The sky is the limit, really! Remember when Google just started to become popular and you started to test how creative you can be in your questions to get interesting results? It’s like that all over again!
You could ask it to create a diet plan for you, a meal plan, a grocery list using that meal plan, even create a workout for you!
You could even ask it to suggest recipes given the list of things in your fridge currently.
This gave me the idea and inspiration to google casserole recipes and ended up making it!
The best uses are where creativity is more valued than precision: brainstorming, drafting, presenting information in creative ways.
Another example, I asked it to give me titles for this blog post:
I then asked it to generate metadata for the title I chose…
You could even ask it to write the actual blog post… 😮
What else is it useful for?
Most people are using it in regards to programming/coding and when it works, it saves you a ton of time. (It spits out bug fixes and explains why and it’s much better than having to rummage through stackexchange for an answer.)
What else? You could ask it to mock up a will, or create a contract for a commercial lease! You could even ask it to help you create entire sit-coms!
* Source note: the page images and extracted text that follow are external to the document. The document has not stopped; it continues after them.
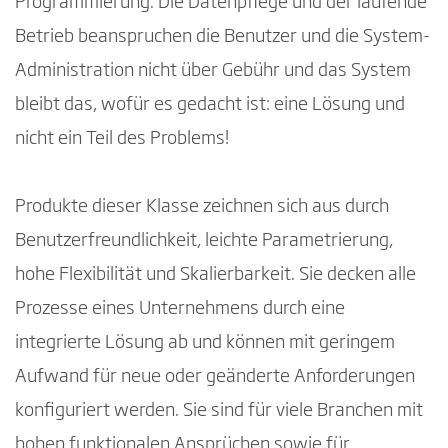
Programmierung. Die Datenpflege und der laufende
Betrieb beanspruchen die Benutzer und die System-
Administration nicht über Gebühr und das System
bleibt das, wofür es gedacht ist: eine Lösung und
nicht ein Teil des Problems!
Produkte dieser Klasse zeichnen sich aus durch
Benutzerfreundlichkeit, leichte Parametrierung,
hohe Flexibilität und Skalierbarkeit. Sie decken alle
Prozesse eines Unternehmens durch eine
integrierte Lösung ab und können mit geringem
Aufwand für neue oder geänderte Anforderungen
konfiguriert werden. Sie sind für viele Branchen mit
hohen funktionalen Ansprüchen sowie für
It seems to be most helpful for helping you to brainstorm anything you need. For example…
Honestly, it is perfectly capable to replace a novice SEO marketer that would charge $50k/year. It can and will replace many jobs. It can generate things in minutes that would take a marketer at least a day. Ask it to create a business plan, to ideate, to write, to review technical basics and so forth.
It can also be an incredibly powerful tutor when you need explanations for things. Students can use it to write up entire essays or outlines! (Good luck teachers on fighting plagiarism!)
This is generally mind-blowing and it seems most incredibly useful for helping you get out of any mental ruts. And the results can be super fun sometimes like this…
As you can see, it is terrific at creative writing. Will it replace me? Nope but it definitely will replace some peoples jobs and increase their efficiency by leaps and bounds. The sky is the limit of things you can ask it and that in itself makes it a terrifyingly amazing tool that is as thrilling as the year Google came out.
We used to think that AI would be the last to replace creative projects, but it seems to be most useful for that at the moment, which is beyond mind-blowing.
Considering this is only the start of what we can do with AI, I can’t wait to see what future versions will be like. I highly recommend you use it while it’s free because this will probably cost a lot after it’s out of the experimental beta phase. Just remember that most of what it spits out is not bound to be correct, but it IS very helpful for creative writing and most especially problem solving in regards to programming/coding. I hope this was as mind-blowing to you as it for me.